==== Available records

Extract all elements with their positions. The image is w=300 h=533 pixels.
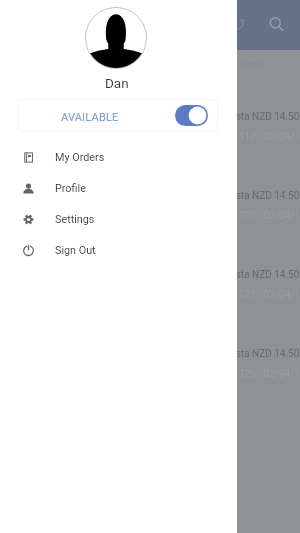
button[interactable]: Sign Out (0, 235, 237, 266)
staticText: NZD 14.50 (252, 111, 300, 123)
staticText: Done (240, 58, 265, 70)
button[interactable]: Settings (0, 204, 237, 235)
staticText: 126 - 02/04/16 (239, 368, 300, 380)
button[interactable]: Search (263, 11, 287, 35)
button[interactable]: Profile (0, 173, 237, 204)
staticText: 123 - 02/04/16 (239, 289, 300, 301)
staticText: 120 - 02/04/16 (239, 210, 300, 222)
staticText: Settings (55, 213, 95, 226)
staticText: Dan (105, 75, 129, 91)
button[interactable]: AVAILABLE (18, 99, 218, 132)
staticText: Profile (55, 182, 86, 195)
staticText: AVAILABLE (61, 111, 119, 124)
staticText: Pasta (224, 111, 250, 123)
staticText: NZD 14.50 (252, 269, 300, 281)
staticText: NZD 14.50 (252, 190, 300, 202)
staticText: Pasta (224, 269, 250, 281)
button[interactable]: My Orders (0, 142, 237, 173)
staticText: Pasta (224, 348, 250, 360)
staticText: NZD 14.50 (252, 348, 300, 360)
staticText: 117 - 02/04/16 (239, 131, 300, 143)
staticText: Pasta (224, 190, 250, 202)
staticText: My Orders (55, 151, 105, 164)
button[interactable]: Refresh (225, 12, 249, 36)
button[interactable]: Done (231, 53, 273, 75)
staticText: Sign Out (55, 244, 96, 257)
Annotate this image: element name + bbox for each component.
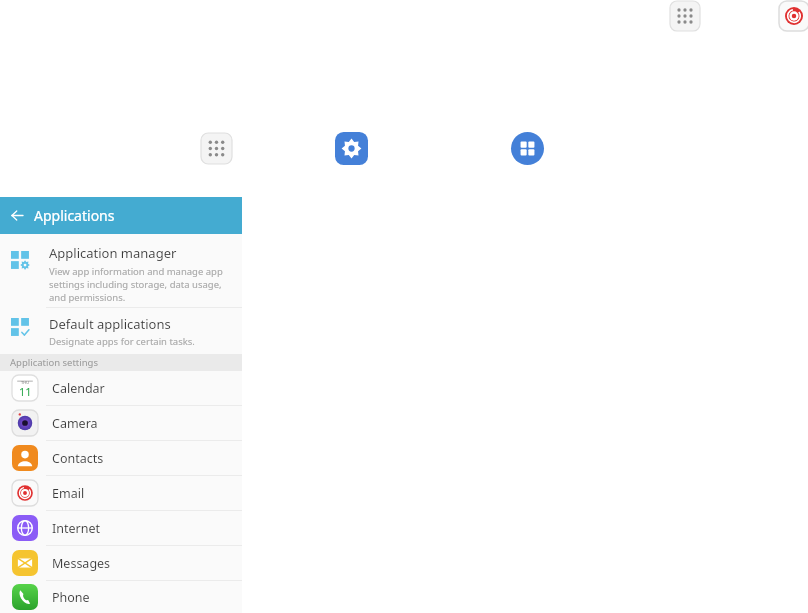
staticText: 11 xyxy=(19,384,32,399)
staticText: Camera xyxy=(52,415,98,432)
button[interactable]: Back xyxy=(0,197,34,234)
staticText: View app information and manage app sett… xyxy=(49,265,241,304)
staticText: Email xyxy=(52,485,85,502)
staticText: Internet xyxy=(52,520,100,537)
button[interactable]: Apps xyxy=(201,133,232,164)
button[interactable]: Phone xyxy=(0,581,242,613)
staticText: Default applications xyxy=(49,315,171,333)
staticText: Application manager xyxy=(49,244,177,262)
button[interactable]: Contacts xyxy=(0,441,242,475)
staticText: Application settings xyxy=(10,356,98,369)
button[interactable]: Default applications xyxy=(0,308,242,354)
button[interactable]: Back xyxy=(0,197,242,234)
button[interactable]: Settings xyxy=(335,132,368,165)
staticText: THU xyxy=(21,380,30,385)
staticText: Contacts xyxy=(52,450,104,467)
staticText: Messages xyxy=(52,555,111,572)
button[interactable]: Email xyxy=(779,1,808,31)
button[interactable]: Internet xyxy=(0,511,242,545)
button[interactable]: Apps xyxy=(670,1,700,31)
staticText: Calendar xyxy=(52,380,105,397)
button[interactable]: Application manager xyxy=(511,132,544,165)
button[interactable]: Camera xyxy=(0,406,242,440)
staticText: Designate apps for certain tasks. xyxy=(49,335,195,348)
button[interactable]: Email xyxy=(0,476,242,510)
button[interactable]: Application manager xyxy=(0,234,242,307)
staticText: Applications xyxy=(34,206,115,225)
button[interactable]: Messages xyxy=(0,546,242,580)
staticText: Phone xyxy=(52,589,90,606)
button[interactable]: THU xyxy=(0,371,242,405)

========
==== Available records

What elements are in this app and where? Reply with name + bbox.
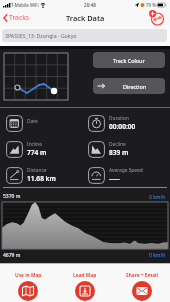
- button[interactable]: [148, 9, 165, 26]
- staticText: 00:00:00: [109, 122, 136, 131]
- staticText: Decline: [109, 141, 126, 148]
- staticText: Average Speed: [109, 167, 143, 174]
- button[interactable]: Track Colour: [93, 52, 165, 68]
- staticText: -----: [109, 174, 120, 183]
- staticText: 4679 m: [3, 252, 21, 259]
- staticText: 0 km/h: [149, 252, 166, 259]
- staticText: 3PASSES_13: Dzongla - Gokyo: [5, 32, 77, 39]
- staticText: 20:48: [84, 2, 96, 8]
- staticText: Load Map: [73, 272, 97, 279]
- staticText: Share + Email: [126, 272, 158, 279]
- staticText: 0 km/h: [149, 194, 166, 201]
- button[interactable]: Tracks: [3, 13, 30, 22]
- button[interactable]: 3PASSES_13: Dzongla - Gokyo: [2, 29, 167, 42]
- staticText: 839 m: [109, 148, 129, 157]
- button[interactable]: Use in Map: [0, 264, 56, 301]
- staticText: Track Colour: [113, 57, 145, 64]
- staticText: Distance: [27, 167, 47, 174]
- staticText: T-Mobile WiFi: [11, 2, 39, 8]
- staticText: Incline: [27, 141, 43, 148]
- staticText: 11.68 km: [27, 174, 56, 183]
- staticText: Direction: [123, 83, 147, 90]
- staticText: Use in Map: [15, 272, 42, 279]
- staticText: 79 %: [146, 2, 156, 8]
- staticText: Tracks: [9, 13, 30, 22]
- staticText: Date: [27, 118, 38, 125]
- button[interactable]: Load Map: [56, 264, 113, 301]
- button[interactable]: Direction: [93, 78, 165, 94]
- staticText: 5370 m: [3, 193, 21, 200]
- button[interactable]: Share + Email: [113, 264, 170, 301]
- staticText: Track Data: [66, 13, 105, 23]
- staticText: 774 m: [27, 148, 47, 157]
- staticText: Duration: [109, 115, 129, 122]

========

### Goal of the exercise
From the listing, copy every line where the string "manager" appears.

### Response
staticText: Application manager xyxy=(49,244,177,262)
button[interactable]: Application manager xyxy=(511,132,544,165)
button[interactable]: Application manager xyxy=(0,234,242,307)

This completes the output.